Saved entries:
=== Section Start ===

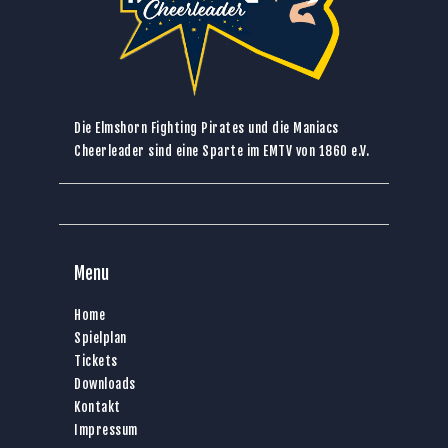
Die Elmshorn Fighting Pirates und die Maniacs
Cheerleader sind eine Sparte im
EMTV von 1860 e.V.
Menu
Home
Spielplan
Tickets
Downloads
Kontakt
Impressum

=== Section End ===

:: Goal of the exercise ::
Retype the data word for word, please, and keep the images out.

:: Exercise solution ::
Die Elmshorn Fighting Pirates und die Maniacs
Cheerleader sind eine Sparte im
EMTV von 1860 e.V.
Menu
Home
Spielplan
Tickets
Downloads
Kontakt
Impressum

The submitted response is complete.